For the 795,000 lives changed by stroke in the U.S. each year, rehabilitation offers a way to achieve the best possible recovery. As a stroke survivor I know firsthand the importance of rehabilitation. Even as the COVID-19 pandemic changes the way health care is delivered, it is important for stroke survivors to take advantage of the first three months after a stroke. When I was recovering from my stroke in 2012, it was a long road and I couldn’t have done it without my faith, the support from my family and my therapists.

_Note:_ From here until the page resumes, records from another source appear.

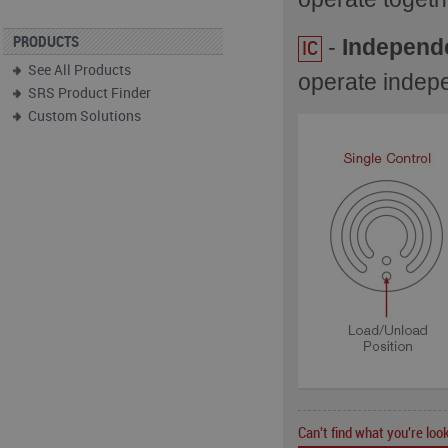
-
Independ
PRODUCTS
IC
See All Products
operate indep
SRS Product Finder
Custom Solutions
Can't find what you're look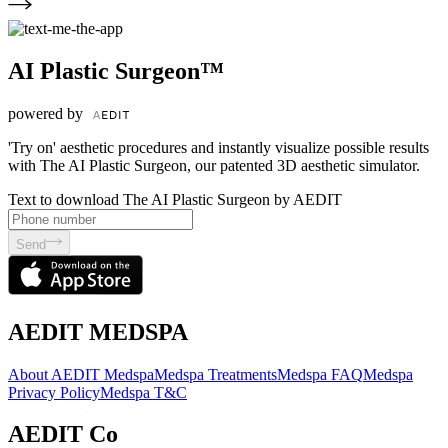
AI Plastic Surgeon™
powered by
'Try on' aesthetic procedures and instantly visualize possible results
with The AI Plastic Surgeon, our patented 3D aesthetic simulator.
Text to download The AI Plastic Surgeon by AEDIT
Send
AEDIT MEDSPA
About AEDIT Medspa
Medspa Treatments
Medspa FAQ
Medspa
Privacy Policy
Medspa T&C
AEDIT Co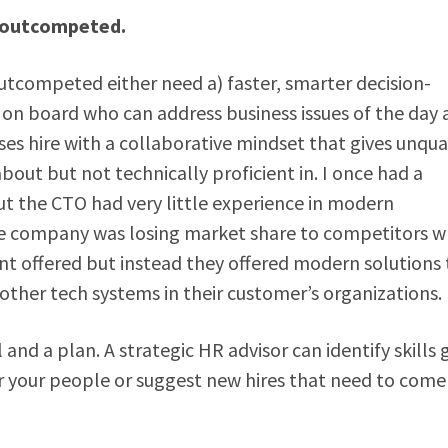
e outcompeted.
outcompeted either need a) faster, smarter decision-
e on board who can address business issues of the day
ses hire with a collaborative mindset that gives unqua
out but not technically proficient in. I once had a
t the CTO had very little experience in modern
 The company was losing market share to competitors 
nt offered but instead they offered modern solutions 
other tech systems in their customer’s organizations.
and a plan. A strategic HR advisor can identify skills 
r your people or suggest new hires that need to come 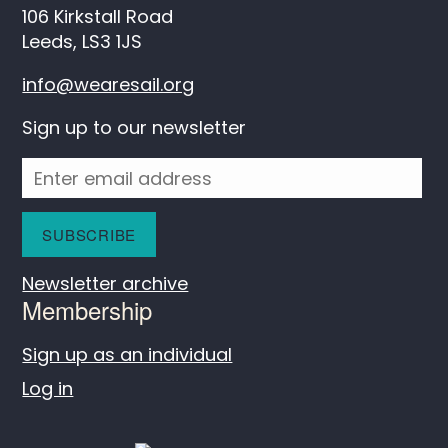
106 Kirkstall Road
Leeds, LS3 1JS
info@wearesail.org
Sign up to our newsletter
Newsletter archive
Membership
Sign up as an individual
Log in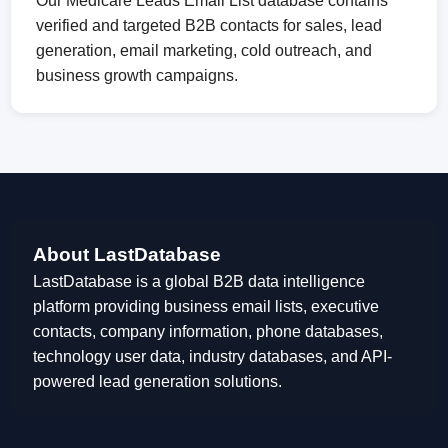
Our Medicare Leads Email List database contains
verified and targeted B2B contacts for sales, lead
generation, email marketing, cold outreach, and
business growth campaigns.
About LastDatabase
LastDatabase is a global B2B data intelligence
platform providing business email lists, executive
contacts, company information, phone databases,
technology user data, industry databases, and API-
powered lead generation solutions.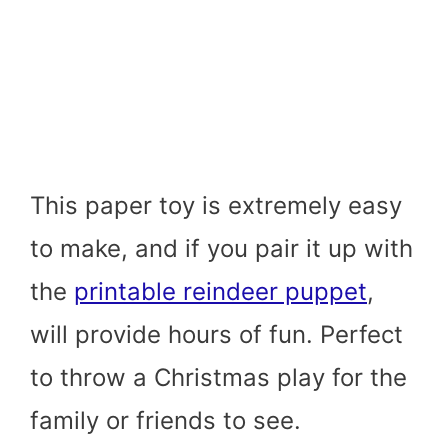
This paper toy is extremely easy
to make, and if you pair it up with
the
printable reindeer puppet
,
will provide hours of fun. Perfect
to throw a Christmas play for the
family or friends to see.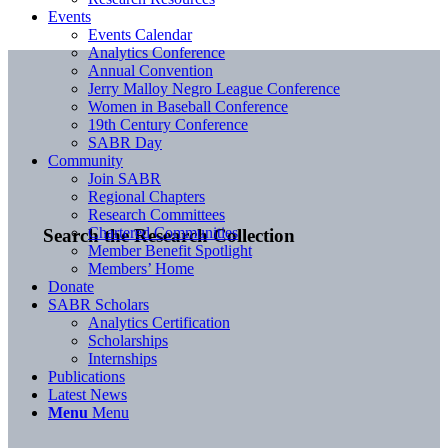
Events
Events Calendar
Analytics Conference
Annual Convention
Jerry Malloy Negro League Conference
Women in Baseball Conference
19th Century Conference
SABR Day
Community
Join SABR
Regional Chapters
Research Committees
Chartered Communities
Search the Research Collection
Member Benefit Spotlight
Members’ Home
Donate
SABR Scholars
Analytics Certification
Scholarships
Internships
Publications
Latest News
Menu
Menu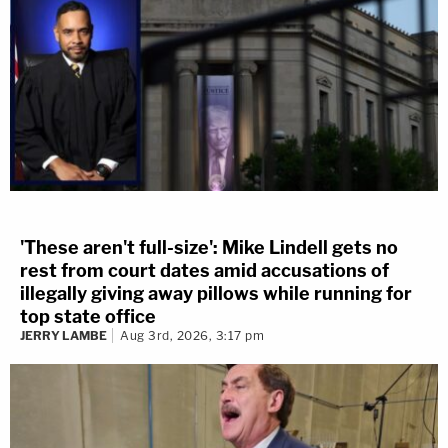
'These aren't full-size': Mike Lindell gets no
rest from court dates amid accusations of
illegally giving away pillows while running for
top state office
JERRY LAMBE
Aug 3rd, 2026, 3:17 pm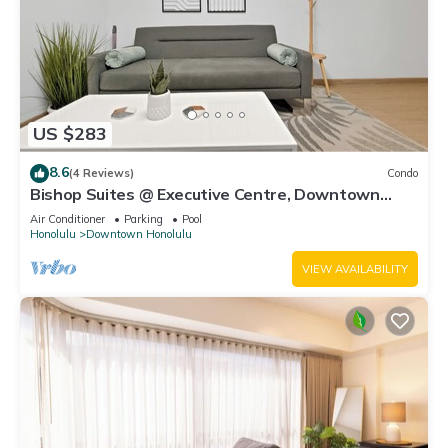
US $283
8.6
(4 Reviews)
Condo
Bishop Suites @ Executive Centre, Downtown
Honolulu, Mountain View Suite #1612
Air Conditioner
Parking
Pool
Honolulu
Downtown Honolulu
VIEW AVAILABILITY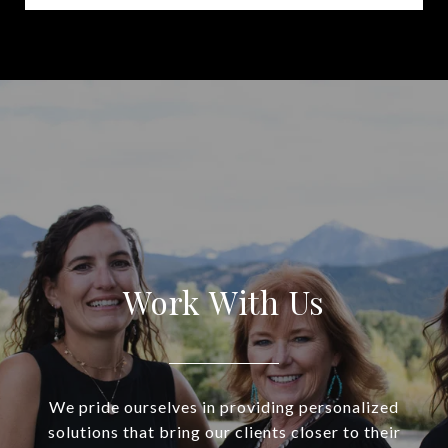
Work With Us
We pride ourselves in providing personalized
solutions that bring our clients closer to their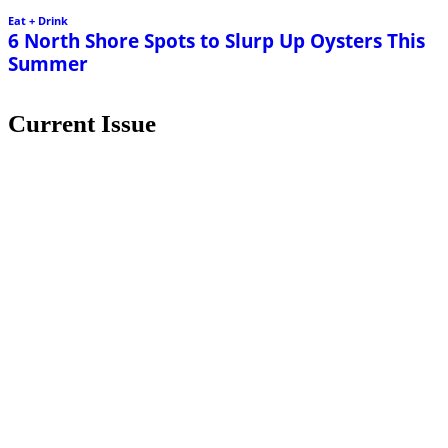
Eat + Drink
6 North Shore Spots to Slurp Up Oysters This
Summer
Current Issue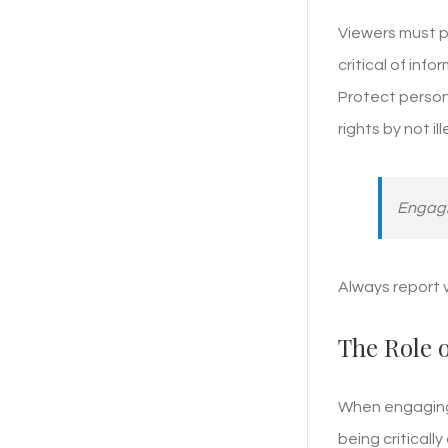
Viewers must pr
critical of inf
Protect persona
rights by not il
Engagin
Always report 
The Role 
When engaging 
being criticall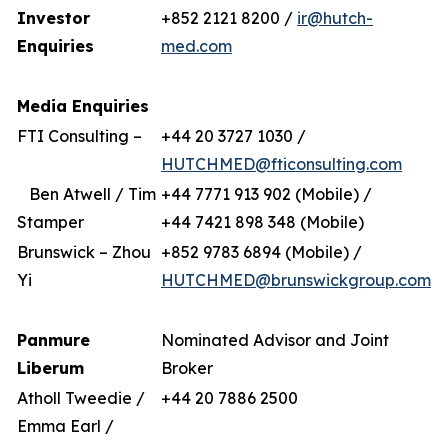
Investor
+852 2121 8200 /
ir@hutch-
Enquiries
med.com
Media Enquiries
FTI Consulting –
+44 20 3727 1030 /
HUTCHMED@fticonsulting.com
Ben Atwell / Tim
+44 7771 913 902 (Mobile) /
Stamper
+44 7421 898 348 (Mobile)
Brunswick – Zhou
+852 9783 6894 (Mobile) /
Yi
HUTCHMED@brunswickgroup.com
Panmure
Nominated Advisor and Joint
Liberum
Broker
Atholl Tweedie /
+44 20 7886 2500
Emma Earl /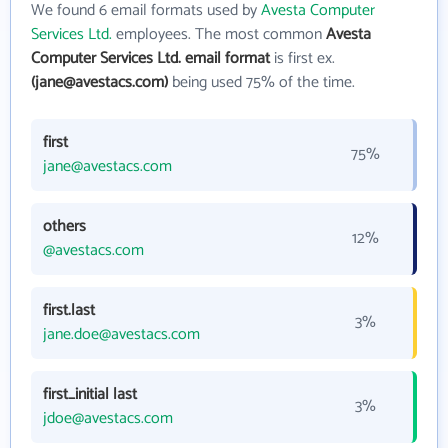
We found 6 email formats used by
Avesta Computer
Services Ltd.
employees. The most common
Avesta
Computer Services Ltd. email format
is first ex.
(jane@avestacs.com)
being used 75% of the time.
first
75%
jane@avestacs.com
others
12%
@avestacs.com
first.last
3%
jane.doe@avestacs.com
first_initial last
3%
jdoe@avestacs.com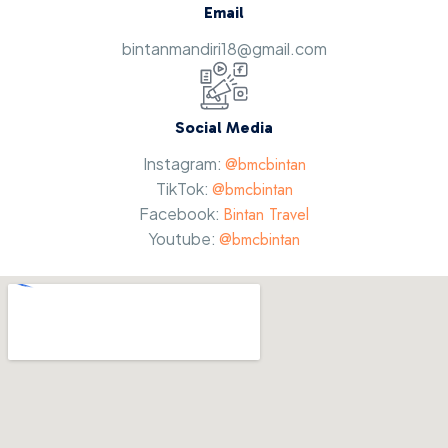
Email
bintanmandiri18@gmail.com
Social Media
Instagram:
@bmcbintan
TikTok:
@bmcbintan
Facebook:
Bintan Travel
Youtube:
@bmcbintan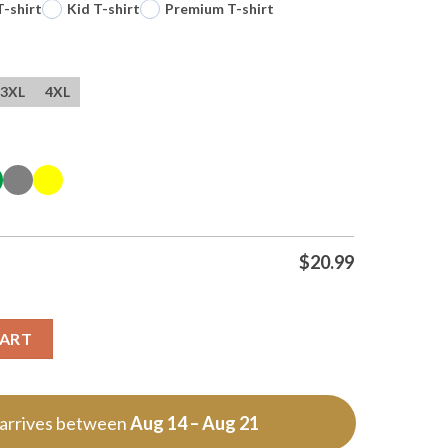
T-shirt
Kid T-shirt
Premium T-shirt
3XL
4XL
$
20.99
T Shirt quantity
CART
 arrives between
Aug 14 – Aug 21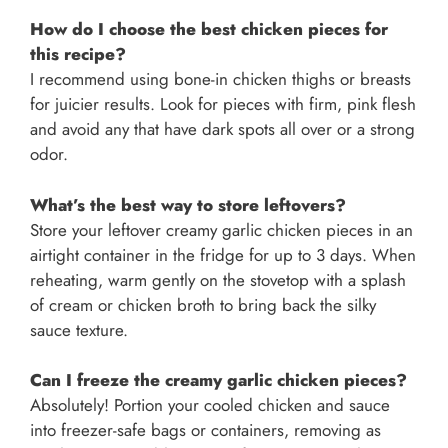
How do I choose the best chicken pieces for
this recipe?
I recommend using bone-in chicken thighs or breasts
for juicier results. Look for pieces with firm, pink flesh
and avoid any that have dark spots all over or a strong
odor.
What’s the best way to store leftovers?
Store your leftover creamy garlic chicken pieces in an
airtight container in the fridge for up to 3 days. When
reheating, warm gently on the stovetop with a splash
of cream or chicken broth to bring back the silky
sauce texture.
Can I freeze the creamy garlic chicken pieces?
Absolutely! Portion your cooled chicken and sauce
into freezer-safe bags or containers, removing as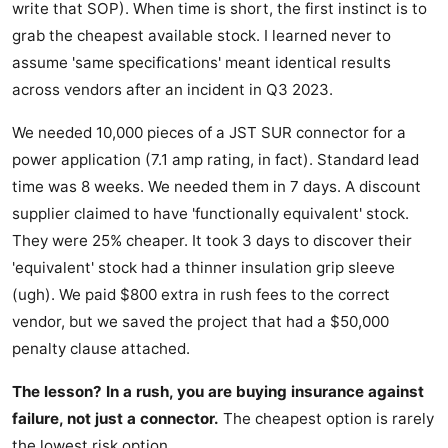
write that SOP). When time is short, the first instinct is to
grab the cheapest available stock. I learned never to
assume 'same specifications' meant identical results
across vendors after an incident in Q3 2023.
We needed 10,000 pieces of a JST SUR connector for a
power application (7.1 amp rating, in fact). Standard lead
time was 8 weeks. We needed them in 7 days. A discount
supplier claimed to have 'functionally equivalent' stock.
They were 25% cheaper. It took 3 days to discover their
'equivalent' stock had a thinner insulation grip sleeve
(ugh). We paid $800 extra in rush fees to the correct
vendor, but we saved the project that had a $50,000
penalty clause attached.
The lesson? In a rush, you are buying insurance against
failure, not just a connector.
The cheapest option is rarely
the lowest risk option.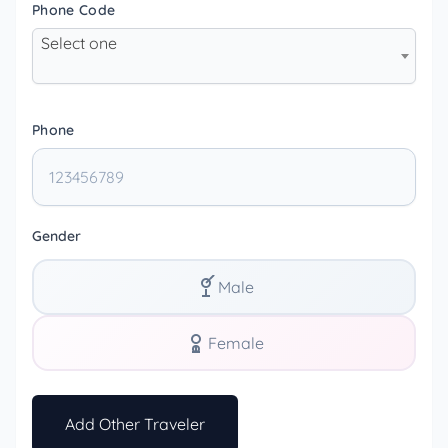
Phone Code
Select one
Phone
Gender
Male
Female
Add Other Traveler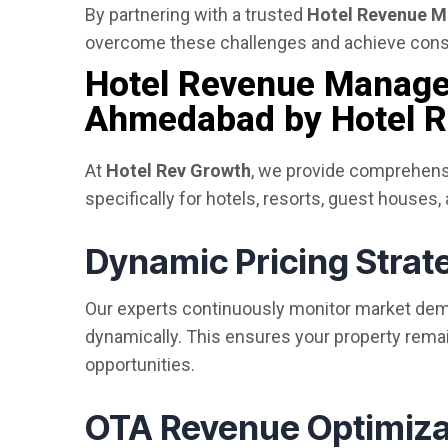
By partnering with a trusted
Hotel Revenue 
overcome these challenges and achieve cons
Hotel Revenue Manage
Ahmedabad by Hotel R
At
Hotel Rev Growth
, we provide comprehen
specifically for hotels, resorts, guest houses,
Dynamic Pricing Strat
Our experts continuously monitor market dema
dynamically. This ensures your property rem
opportunities.
OTA Revenue Optimiza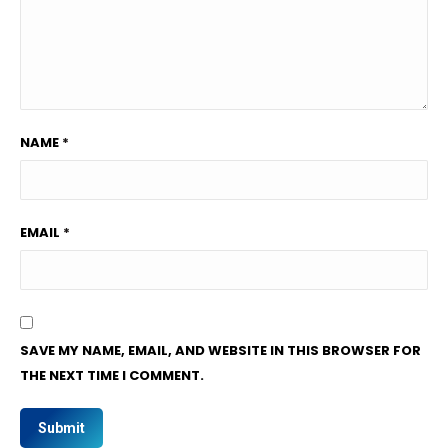
NAME
*
EMAIL
*
SAVE MY NAME, EMAIL, AND WEBSITE IN THIS BROWSER FOR
THE NEXT TIME I COMMENT.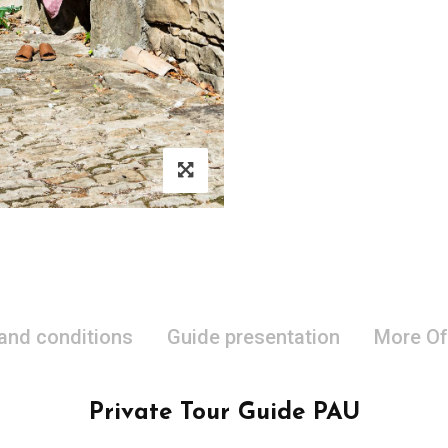
 and conditions
Guide presentation
More Of
Private Tour Guide PAU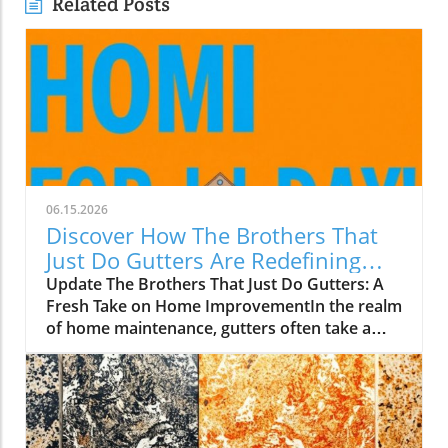
Related Posts
06.15.2026
Discover How The Brothers That
Just Do Gutters Are Redefining
Home Care
Update The Brothers That Just Do Gutters: A
Fresh Take on Home ImprovementIn the realm
of home maintenance, gutters often take a
backseat in conversation. Yet, they play a vital
role in safeguarding our homes from water
damage. With a unique approach to home
improvement, The Brothers That Just Do
Gutters have set themselves apart from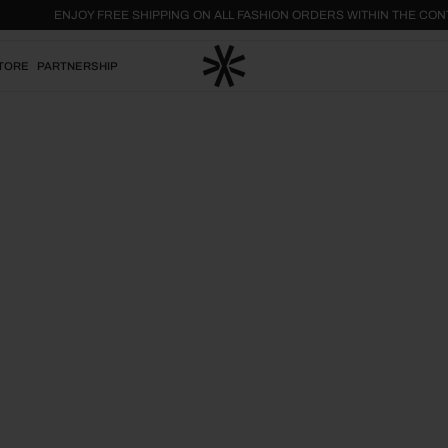
ENJOY FREE SHIPPING ON ALL FASHION ORDERS WITHIN THE
TORE
PARTNERSHIP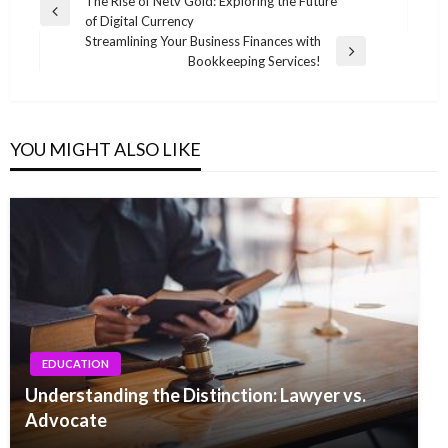
Post
The Rise of Netv Gold: Exploring the Future
Previous
of Digital Currency
navigation
Post
Streamlining Your Business Finances with
Next
Bookkeeping Services!
Post
YOU MIGHT ALSO LIKE
EDUCATION
Understanding the Distinction: Lawyer vs.
Advocate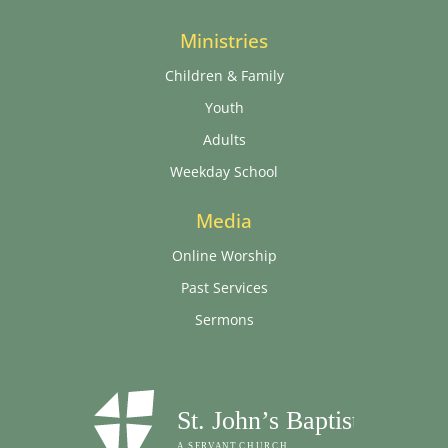
Ministries
Children & Family
Youth
Adults
Weekday School
Media
Online Worship
Past Services
Sermons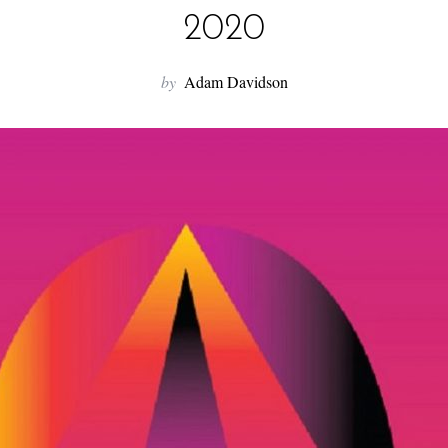
2020
by
Adam Davidson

After a stroke, a person may need therapy to learn to walk or talk again, relearn skills needed to be independent, recover communications and cognition skills, and address other consequences of stroke. Unfortunately, during the COVID-19 pandemic, some recent stroke patients may be going without rehab during this important “golden” time and other survivors may also be forgoing helpful therapy.
An individualized rehabilitation program is critical. The pandemic has required rehabilitation professionals to get creative to deliver essential therapies to stroke survivors. Now sessions may be held via video calls or there may be enhanced collaboration with organizations providing in-home support and an increased emphasis on personal protective equipment for staff and patients at in-person visits.
The American Stroke Association provides recovery tips and resources for stroke survivors and their caregivers:
I encourage anyone who has had a stroke to continue to seek care and not to give up. Through prayer and the love and support I received by both my family and my therapists gave me hope to continue to improve my health and well-being.
Barbara Holloman, of Meriden, is a stroke survivor and American Heart Association volunteer.